I have come to learn that none of us are immuned from life's difficulties and trials--Live-Learn- and Teach others--NO REGRETS--I'm trying my hardest to be positive and happy--I believe these are all non related to the breast cancer.  It's just another test, Heavenly Father is trying to see how far I can be pushed, and if I have actually learned anything from the past 3 years--Just when I get comfortable , SNAP-back to reality-
time to serve more--
love more--
judge less--
the Lord will take care of the rest.

Wednesday, August 8, 2012

Life Moves Fast

I finally finished the quilt I was making for Dr. Kreymerman's new baby boy Madden.  PK and his wife Rakhi are really special people, the kind of people I am proud to call my friends.

I have only made 4 quilts in my life, Recker,  one for Haleigh last year, one for Dr.
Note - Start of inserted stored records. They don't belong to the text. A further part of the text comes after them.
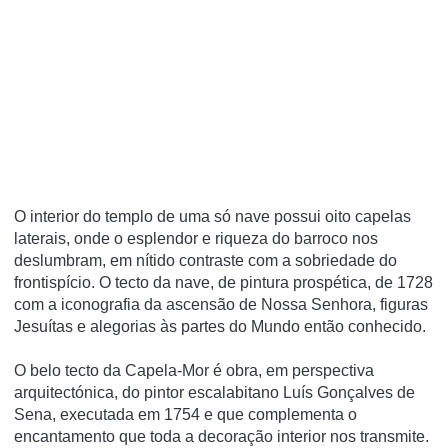
O interior do templo de uma só nave possui oito capelas
laterais, onde o esplendor e riqueza do barroco nos
deslumbram, em nítido contraste com a sobriedade do
frontispício. O tecto da nave, de pintura prospética, de 1728
com a iconografia da ascensão de Nossa Senhora, figuras
Jesuítas e alegorias às partes do Mundo então conhecido.
O belo tecto da Capela-Mor é obra, em perspectiva
arquitectónica, do pintor escalabitano Luís Gonçalves de
Sena, executada em 1754 e que complementa o
encantamento que toda a decoração interior nos transmite.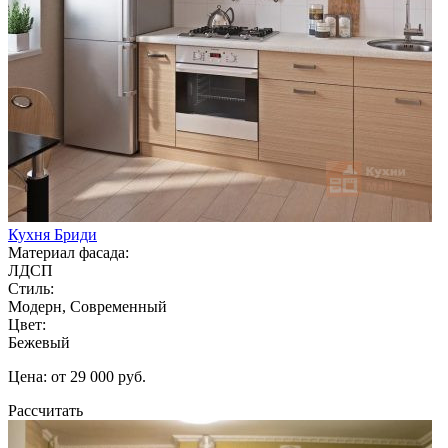
Кухня Бриди
Материал фасада:
ЛДСП
Стиль:
Модерн, Современный
Цвет:
Бежевый
Цена: от 29 000 руб.
Рассчитать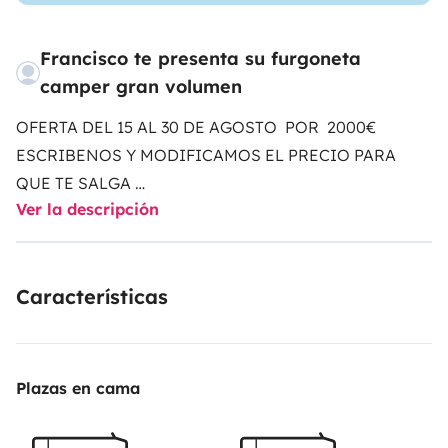
Francisco te presenta su furgoneta
camper gran volumen
OFERTA DEL 15 AL 30 DE AGOSTO POR 2000€
ESCRIBENOS Y MODIFICAMOS EL PRECIO PARA
QUE TE SALGA
Ver la descripción
CAMPERS ULTIMO MODELO
SOMOS EMPRESA
SI LAS
FECHAS QUE BUSCAS ESTAN OCUPADAS
ESCRIBENOS TENEMOS VARIAS CAMPERS
Características
ANUNCIADAS EN YESCAPA
SI QUIERES PERIODOS
DE MAS DE 20 DIAS CONTACTA CON NOSOTROS Y
PODEMOS HACER DESCUENTOS IMPORTANTES
vehículo nuevo con todas las comunidades
Plazas en cama
calefacción estacionaria , nevera 12 v, placa solar con
una autonomía muy amplia, toldo, vajilla, y todo lo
Kreymerman's daughter when she was born and now for Madden Kreymerman.  As I  put the finishing touches on it tonight, I could see so many mistakes and imperfections throughout it,  just like my life--this was quilted together with the hope that it would comfort and bring warmth and love to someone I love.  Every hand made stitch on this quilt is a representation of the eternal love I will forever have for this family.

The past few months have been stressful in the Williams home, well I should say in my life.  One thing has led to another and now I am in another sleepless night of worry.... more about that in the end.

2 weeks ago I was diagnosed with Graves Disease, this is an autoimmune disease, discovered in my Thyroid going from hypo to hyper--
One week ago I went to Mayo Clinic for an MRI, CT and PT scan of my neck and head, because I have been having some trouble with my right ear and terrible migraines., the ENT took a look and automatically sent me in for an MRI--Friday Eric, Brian and Kaitlyn decided to drive to Mexico for the weekend, on our way I received 2 phone calls both from Mayo Clinic, the 1st one advising me of some spots they found on my brain, the 2nd call making an appointment for me to see the neurology department, tomorrow I will be go for my 1st visit.  Thursday I will also be going back to Mayo for more testing--the results from my hip bone came back inconclusive--not sure what that means, I will be meeting with my oncologist to get more testing done.
Needless to say, I am a little overwhelmed right now with worry.  I saw a dear friend of mine today and she asked me why I have not been posting much my immediate response was I don't have anything to say ...life is going forward and I have been so happy, trying to get back in the groove of things, I have a new daughter in law, my son is the happiest I have seen him in a very long time, Kaitlyn and Brian moved out and Kayla and Jeremy announced they are having another baby in February.  I am an empty nester--and while Eric thinks it's great I miss my children, I depend on their love and strength even when they tease me as much as they do I love them unconditionally.  Having a clean house does not make up for the noise and love I feel when they are all here.